Where the line containing "Header Options" appears, end the copy there, keeping that line; start from the first line of the entries, copy exactly, and omit pictures.

(Stored data entries)
----

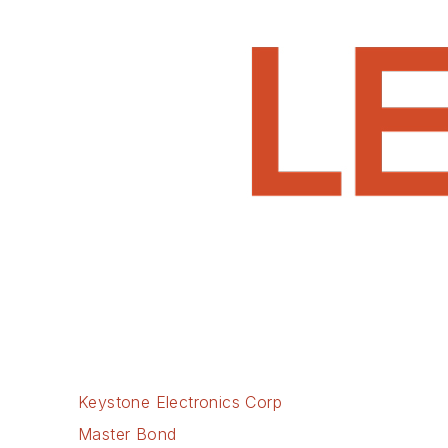
Keystone Electronics Corp
Master Bond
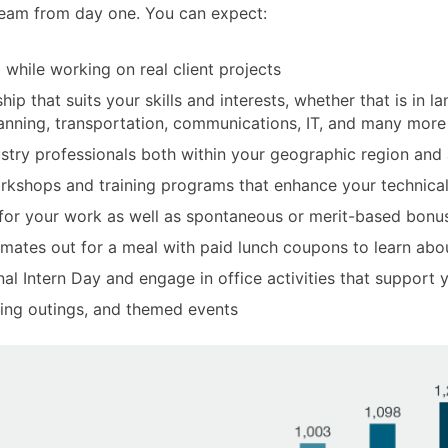
 team from day one. You can expect:
 while working on real client projects
ip that suits your skills and interests, whether that is in la
planning, transportation, communications, IT, and many more
dustry professionals both within your geographic region and
rkshops and training programs that enhance your technical, 
 for your work as well as spontaneous or merit-based bonu
mates out for a meal with paid lunch coupons to learn abou
nal Intern Day and engage in office activities that support
aging outings, and themed events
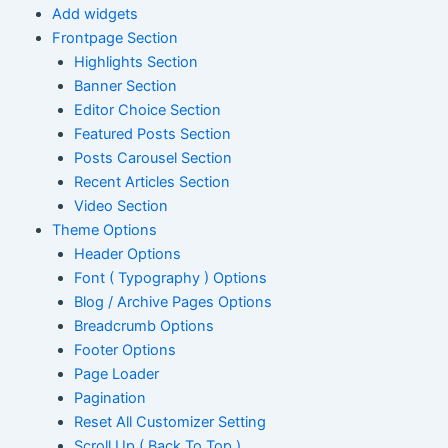
Add widgets
Frontpage Section
Highlights Section
Banner Section
Editor Choice Section
Featured Posts Section
Posts Carousel Section
Recent Articles Section
Video Section
Theme Options
Header Options
Font ( Typography ) Options
Blog / Archive Pages Options
Breadcrumb Options
Footer Options
Page Loader
Pagination
Reset All Customizer Setting
Scroll Up ( Back To Top )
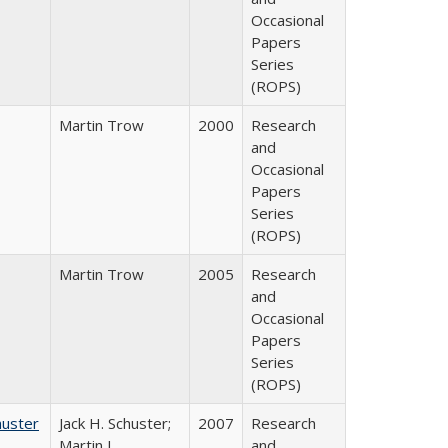
Occasional
Papers
Series
(ROPS)
Martin Trow
2000
Research
and
Occasional
Papers
Series
(ROPS)
Martin Trow
2005
Research
and
Occasional
Papers
Series
(ROPS)
huster
Jack H. Schuster;
2007
Research
Martin J.
and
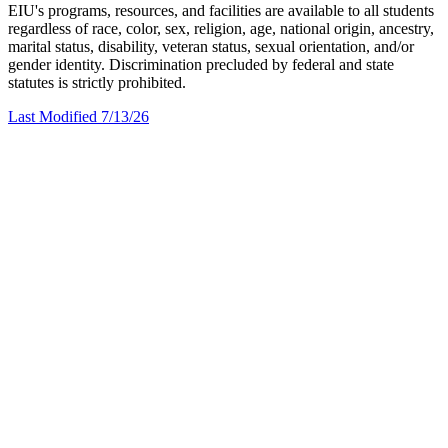
EIU's programs, resources, and facilities are available to all students
regardless of race, color, sex, religion, age, national origin, ancestry,
marital status, disability, veteran status, sexual orientation, and/or
gender identity. Discrimination precluded by federal and state
statutes is strictly prohibited.
Last Modified 7/13/26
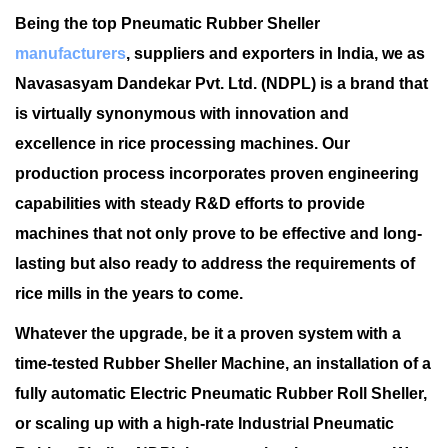
Being the top Pneumatic Rubber Sheller
manufacturers
, suppliers and exporters in India, we as
Navasasyam Dandekar Pvt. Ltd. (NDPL) is a brand that
is virtually synonymous with innovation and
excellence in rice processing machines. Our
production process incorporates proven engineering
capabilities with steady R&D efforts to provide
machines that not only prove to be effective and long-
lasting but also ready to address the requirements of
rice mills in the years to come.
Whatever the upgrade, be it a proven system with a
time-tested Rubber Sheller Machine, an installation of a
fully automatic Electric Pneumatic Rubber Roll Sheller,
or scaling up with a high-rate Industrial Pneumatic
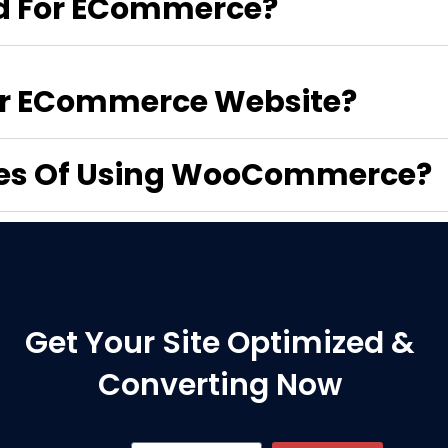
 For ECommerce?
For ECommerce Website?
ges Of Using WooCommerce?
Get Your Site Optimized &
Converting Now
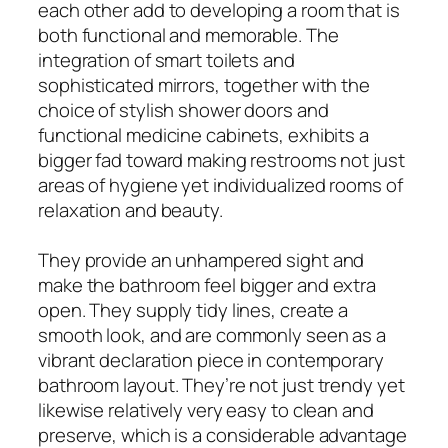
each other add to developing a room that is
both functional and memorable. The
integration of smart toilets and
sophisticated mirrors, together with the
choice of stylish shower doors and
functional medicine cabinets, exhibits a
bigger fad toward making restrooms not just
areas of hygiene yet individualized rooms of
relaxation and beauty.
They provide an unhampered sight and
make the bathroom feel bigger and extra
open. They supply tidy lines, create a
smooth look, and are commonly seen as a
vibrant declaration piece in contemporary
bathroom layout. They’re not just trendy yet
likewise relatively very easy to clean and
preserve, which is a considerable advantage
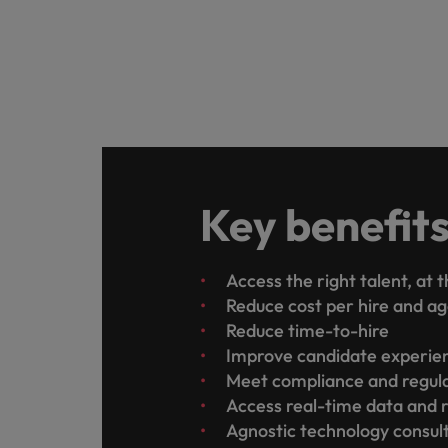
Key benefit
Access the right talent, at 
Reduce cost per hire and a
Reduce time-to-hire
Improve candidate experi
Meet compliance and regul
Access real-time data and 
Agnostic technology consul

----

__Response for this exercise__.
Keystone Electronics Corp
Master Bond
 team from day one. You can expect:
 while working on real client projects
ip that suits your skills and interests, whether that is in la
planning, transportation, communications, IT, and many more
dustry professionals both within your geographic region and
rkshops and training programs that enhance your technical, 
 for your work as well as spontaneous or merit-based bonu
mates out for a meal with paid lunch coupons to learn abou
nal Intern Day and engage in office activities that support
aging outings, and themed events
Add widgets
Frontpage Section
Highlights Section
Banner Section
Editor Choice Section
Featured Posts Section
Posts Carousel Section
Recent Articles Section
Video Section
Theme Options
Header Options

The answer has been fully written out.